Many critics condemn Gnutella as simply a vehicle for piracy, providing access to files without concern for copyright. Fair enough. I don't want to pooh-pooh those very real concerns, which certainly must be addressed. But Gnutella itself is not the culprit. It's simply a protocol, a morally neutral technology, much like the telephone. Sure, some people use the phone to scam credulous victims or to interrupt our dinner with pitches for products we don't want. Yet the phone lets us call 911 in an emergency or communicate with friends half a world away. Gnutella too has enormous potential to change how we interact. In particular, its future application as a new kind of search engine has plenty of people excited--and many search engines executives worried. In fact, Gnutella's search skills are on currently on display at InfraSearch (www.infrasearch.com), an early "proof of concept" that hints at the huge potential below the surface. (See the CNET News story, "Napster-like technology takes Web search to new level" at news.cnet.com/news/0-1005-200-1983259.html for details). Of particular appeal: InfraSearch can return results from dynamically generated pages drawn from a searched site's own database. First, though, the site must choose to run Gnutella's search agent software. No conventional search engines, which rely on "crawlers" or "spiders" to canvas the Web for data, have InfraSearch 's dynamic page search capabilities, nor can they be as accurate or timely. As the CNET News story reported, no less an authority than Mosaic/Netscape creator Marc Andreessen proclaimed that Gnutella would do "for search what the Internet did for communications."

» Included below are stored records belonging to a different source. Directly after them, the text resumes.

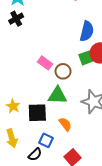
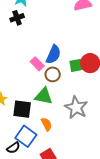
blue semicircle: (87, 31) -> (53, 54), moved
blue square: (46, 140) -> (26, 136), size x1.5

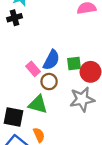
green square: (76, 65) -> (74, 63), moved
gray star: (76, 108) -> (82, 99), moved, turned 30

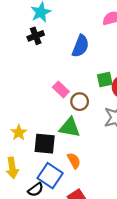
blue semicircle: (51, 60) -> (80, 46), moved

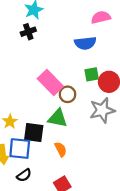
blue semicircle: (80, 46) -> (85, 43), moved, turned 60
pink rectangle: (61, 89) -> (50, 82), size x1.6
blue square: (50, 176) -> (20, 149), moved, turned -30

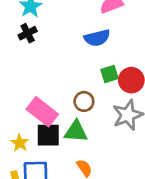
pink rectangle: (50, 82) -> (42, 112), moved
black square: (34, 133) -> (48, 135), moved

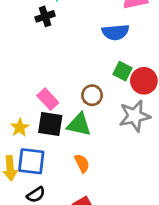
green square: (110, 74) -> (123, 71), turned 36
pink rectangle: (42, 112) -> (48, 99), size x0.7

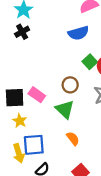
green square: (123, 71) -> (90, 62), turned 32
black square: (50, 124) -> (15, 98), moved
green triangle: (79, 125) -> (65, 109), turned 42

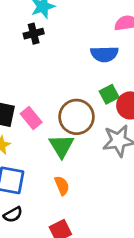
brown circle: (70, 85) -> (77, 117), size x1.6

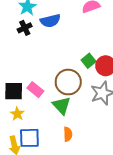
blue semicircle: (104, 54) -> (50, 21), moved
orange semicircle: (62, 186) -> (68, 134), turned 32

Now, I hate to disagree with a visionary as credentialed as Andreessen. But if I were a search portal CEO, I wouldn't be overly concerned about Gnutella, which relies on the simple, laudable premise that people can be trusted. It assumes people will do the right thing.

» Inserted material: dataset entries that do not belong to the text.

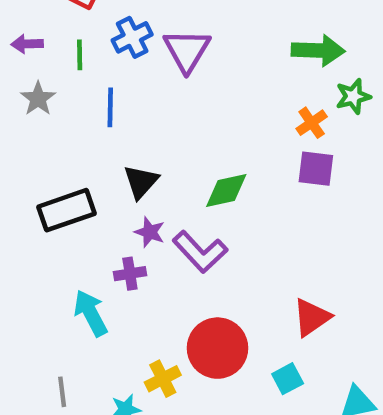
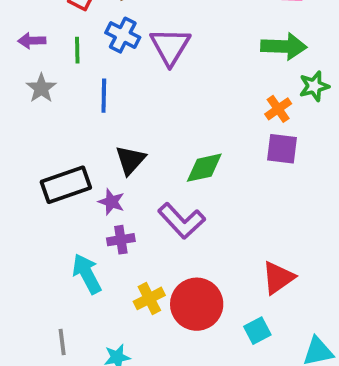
blue cross: (132, 37) -> (123, 35), turned -36
purple star: (150, 232) -> (111, 202), moved
yellow cross: (163, 379) -> (149, 298), moved

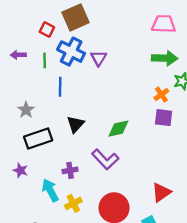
blue cross: (123, 35) -> (71, 52), size x1.4
purple triangle: (170, 46) -> (99, 58), size x0.7
gray star: (41, 88) -> (26, 110), moved
purple star: (111, 202) -> (20, 170), moved
yellow cross: (149, 298) -> (73, 203), moved

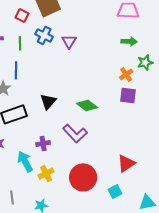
blue cross: (71, 52) -> (44, 35), size x0.7
green arrow: (165, 58) -> (129, 41), size x0.7
blue line: (60, 87) -> (16, 70), moved
green diamond: (118, 129) -> (87, 105), turned 50

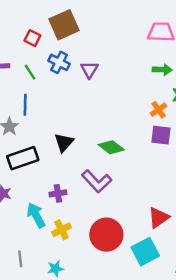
green line: (20, 43) -> (30, 72), turned -32
cyan square: (115, 191) -> (145, 252), size x1.6

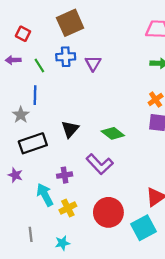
red square: (32, 38) -> (23, 34), moved
blue cross: (59, 62) -> (66, 57), turned -30

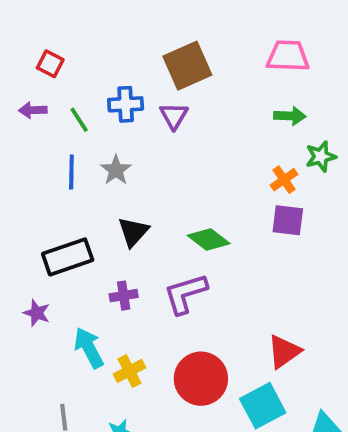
brown square: (70, 23) -> (187, 66), moved
gray star: (21, 115) -> (116, 170), moved
purple L-shape: (100, 164) -> (185, 294), turned 116
purple cross: (65, 175) -> (124, 296), moved

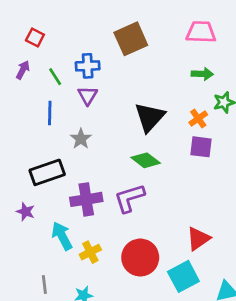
purple arrow: (33, 110) -> (23, 70), turned 120
purple triangle: (174, 116) -> (88, 96), moved
gray star: (116, 170) -> (81, 139), moved
black triangle: (133, 232) -> (150, 117), moved, size x1.4
purple cross: (124, 296) -> (86, 199), size x1.6

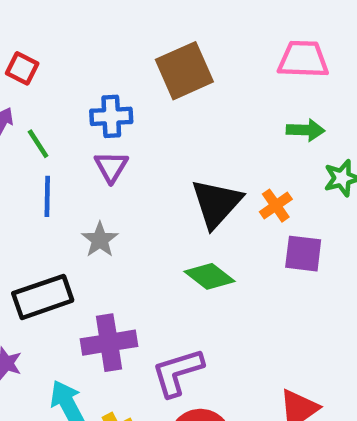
green line: (55, 77) -> (38, 144), moved
orange cross: (198, 118) -> (276, 206), moved
purple L-shape: (129, 198) -> (178, 372), moved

If the last six months of viral infestations, denial of service attacks, and other insidious schemes has taught us anything, it's that good will is in scarce supply. Within the Gnutella universe, all the files swapped, all the pages downloaded, all the images viewed originate from someone else's computer--it's the basis of the technology's decentralized model. For the program to be helpful, users must assume those pages and files are on the up and up. They may not be.

For example, yesterday I was playing around with Gnutella and typed in the word "dinosaur" (I have a 2-1/2 year old at home with a major Stegosaurus fetish). Half the results led to a deliberately mislabeled HTML page that turned out to be an ad for porn videos. No dinosaur fossils were in evidence, though there was no shortage of skin over bone. Or consider the consequences of an increasingly common prank called "Napster bombing." I heard of cases in which an MP3 file purporting to be from teeny-bopper Britney Spears turned out to be a track from rude hip-hopper (and Spears critic) Eminem. How do you know files you're downloading on Gnutella aren't similarly mislabeled, or worse, harboring nasty viruses? If the recent "resume" for Janet Simons could turn out to be a hard-drive destroying worm, imagine what might be lurking in other innocent-sounding files. I'm describing a worst-case scenario, but decentralized content, though tempting in an egalitarian sort of way, is just plain dangerous.

Though InfraSearch is still in rudimentary form, it makes similar assumptions about human behavior. Sites that run the InfraSearch software can "respond to queries the way [they] want." Yikes! We're relying on sites to represent their content honestly. Suddenly I'm imagining marketing departments running amok here, with spin doctors, hucksters, and maybe even larcenous e-tailers getting equal time. Should we expect honesty just because people join a community? Plus, the IntraSearch formula assumes sites will participate, essentially buying into the Gnutella model. Some will; other won't, which will translate into a limited community, at least compared to the vastness of the Internet.

I could be wrong. In fact, I hope I am. I believe in the technology; it's humans I distrust.